Charlie Cunningham Medical/Rehab
In early August, 2015, Charlie Cunningham, bicycle builder, inventor and all around amazing person, fell off his bike and sustained several serious injuries.
Charlie suffered broken bones, bruises, and trauma to his head. At the time, he didn't feel his head injury was significant. Unfortunately, seven weeks later, the head injury manifested into a subdural hematoma, a life threatening condition that resulted in emergency brain surgery. Having been about two minutes from death or complete vegetative state, he endured a hell period of about six months, beginning with two months in intensive care, followed by months of doctor's visits and rehabiliitation. His days of getting around by bike were over, or so we thought.
Currently, Charlie is at the "plateau" level. He has no sense of direction, nor much vision (his brain was affected, leaving the upper half of his visual field empty, as well as the periphery). But he is walking, speaking normally, with very little aphasia, and still working on learning the alphabet. he can read a simple news headline after about five minutes of careful study of each letter.

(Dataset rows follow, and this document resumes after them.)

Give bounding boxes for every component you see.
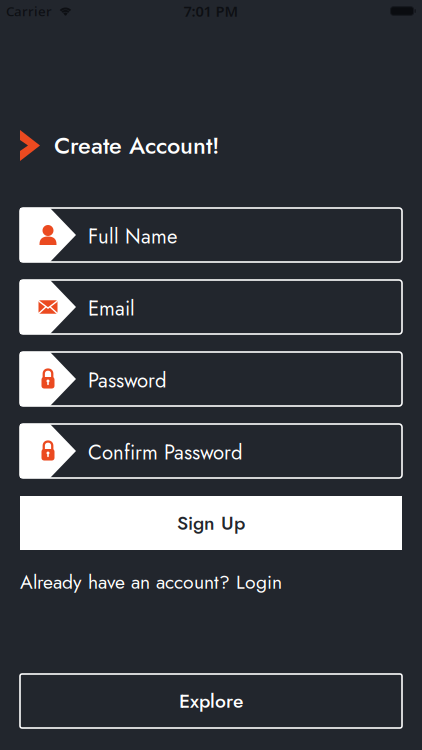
staticText: Create Account! [54, 128, 220, 162]
button[interactable]: Password [20, 352, 402, 406]
staticText: Confirm Password [88, 438, 243, 467]
staticText: Already have an account? Login [20, 568, 282, 596]
staticText: 7:01 PM [184, 1, 238, 21]
staticText: Sign Up [177, 509, 245, 537]
button[interactable]: Sign Up [20, 496, 402, 550]
staticText: Carrier [6, 2, 52, 20]
button[interactable]: Confirm Password [20, 424, 402, 478]
staticText: Password [88, 366, 167, 395]
staticText: Explore [179, 687, 243, 715]
staticText: Email [88, 294, 135, 323]
button[interactable]: Already have an account? Login [20, 568, 402, 596]
staticText: Full Name [88, 222, 177, 251]
button[interactable]: Explore [20, 674, 402, 728]
button[interactable]: Email [20, 280, 402, 334]
button[interactable]: Full Name [20, 208, 402, 262]
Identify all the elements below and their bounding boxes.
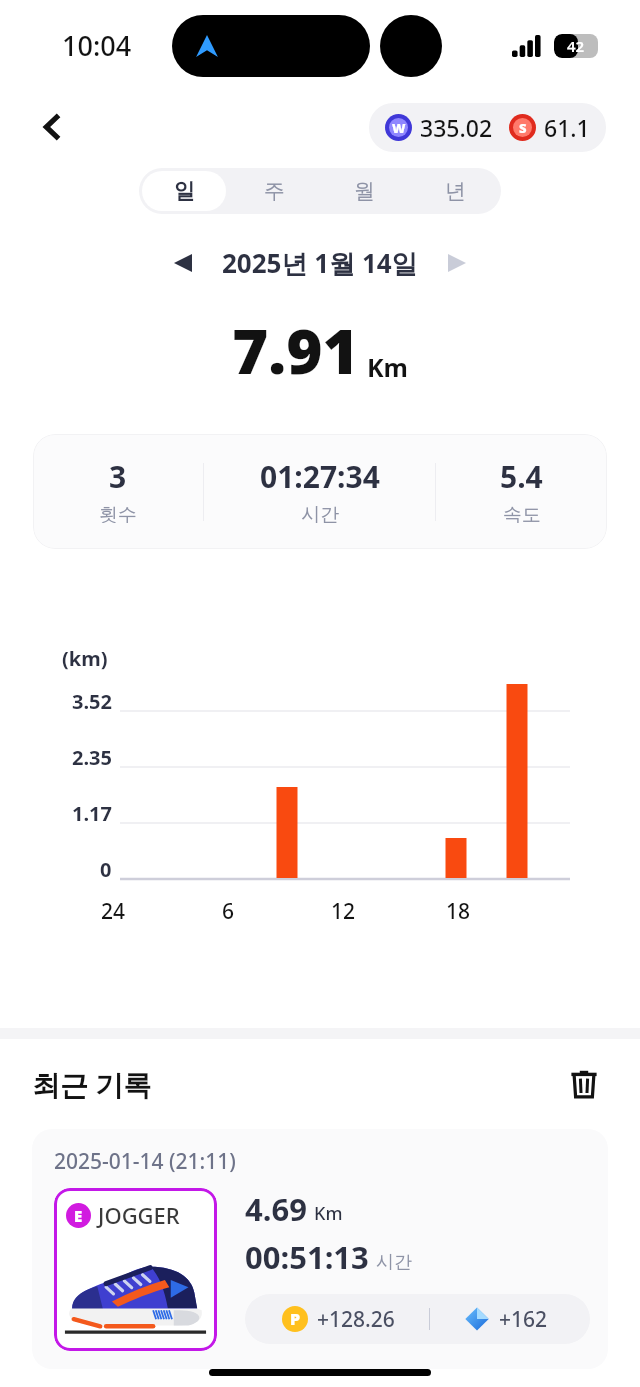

We move about Marin on a gorgeous tandem, which will soon get a motor so we can go offroad, away from traffic.
His 'genius' resides now in his efforts to recover what most of us take for granted: balance, literacy and agency, the will to do things and make things, which seems to have disappeared when the brain bleed happened. Your donations will help to offset the costs of his rehabilitation and the visits to UC Berkeley Eye Clinic, and the weekly respite care visits. Thank you for your generosity.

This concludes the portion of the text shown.